A general prediction model for the detection of ADHD and Autism using structural and functional MRI

• Published in: PloS one Vol. 13; no. 4; p. e0194856
• Main Authors: Sen, Bhaskar, Borle, Neil C., Greiner, Russell, Brown, Matthew R. G.
• Format: Journal Article
• Language: English
• Published: United States Public Library of Science 17.04.2018; Public Library of Science (PLoS)

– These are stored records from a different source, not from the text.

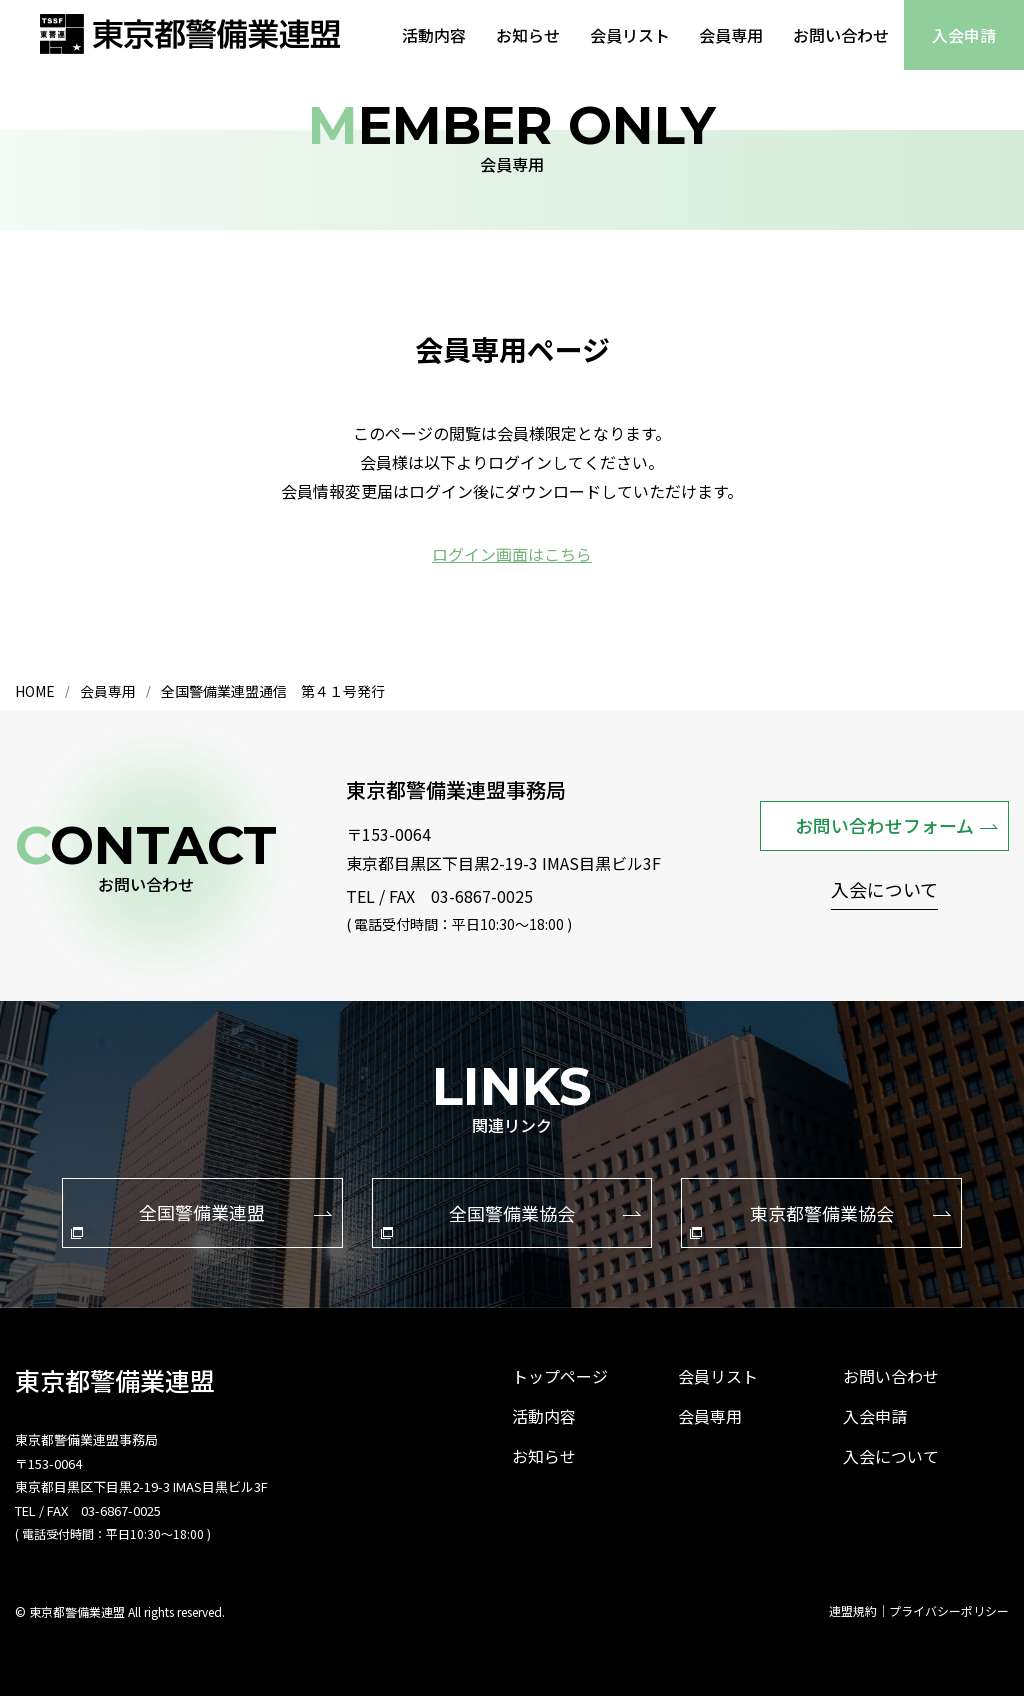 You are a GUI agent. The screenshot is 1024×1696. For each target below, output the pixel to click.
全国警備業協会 (511, 1218)
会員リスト (629, 35)
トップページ (560, 1375)
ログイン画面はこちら (512, 554)
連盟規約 (853, 1610)
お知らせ (527, 35)
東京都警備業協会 (821, 1218)
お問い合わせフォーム (896, 824)
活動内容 (433, 35)
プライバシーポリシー (949, 1610)
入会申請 (964, 35)
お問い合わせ (841, 35)
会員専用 (731, 35)
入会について (883, 891)
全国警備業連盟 (201, 1218)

• Subjects: Accuracy; Attention deficit hyperactivity disorder; Autism; Biology and Life Sciences; Classifiers; Datasets; Diagnosis; Diagnostic systems; Feature extraction; Filters; Functional magnetic resonance imaging; Image filters; Magnetic resonance; Magnetic resonance imaging; Medicine and Health Sciences; Mental disorders; Neuroimaging; NMR; Nuclear magnetic resonance; Physical Sciences; Prediction models; Research and Analysis Methods; Resonance; Signal processing; Social Sciences; Structure-function relationships; Support vector machines; Texture; Canada
• ISSN: 1932-6203; 1932-6203
• DOI: 10.1371/journal.pone.0194856

This work presents a novel method for learning a model that can diagnose Attention Deficit Hyperactivity Disorder (ADHD), as well as Autism, using structural texture and functional connectivity features obtained from 3-dimensional structural magnetic resonance imaging (MRI) and 4-dimensional resting-state functional magnetic resonance imaging (fMRI) scans of subjects. We explore a series of three learners: (1) The LeFMS learner first extracts features from the structural MRI images using the texture-based filters produced by a sparse autoencoder. These filters are then convolved with the original MRI image using an unsupervised convolutional network. The resulting features are used as input to a linear support vector machine (SVM) classifier. (2) The LeFMF learner produces a diagnostic model by first computing spatial non-stationary independent components of the fMRI scans, which it uses to decompose each subject's fMRI scan into the time courses of these common spatial components. These features can then be used with a learner by themselves or in combination with other features to produce the model. Regardless of which approach is used, the final set of features are input to a linear support vector machine (SVM) classifier. (3) Finally, the overall LeFMSF learner uses the combined features obtained from the two feature extraction processes in (1) and (2) above as input to an SVM classifier, achieving an accuracy of 0.673 on the ADHD-200 holdout data and 0.643 on the ABIDE holdout data. Both of these results, obtained with the same LeFMSF framework, are the best known, over all hold-out accuracies on these datasets when only using imaging data-exceeding previously-published results by 0.012 for ADHD and 0.042 for Autism. Our results show that combining multi-modal features can yield good classification accuracy for diagnosis of ADHD and Autism, which is an important step towards computer-aided diagnosis of these psychiatric diseases and perhaps others as well.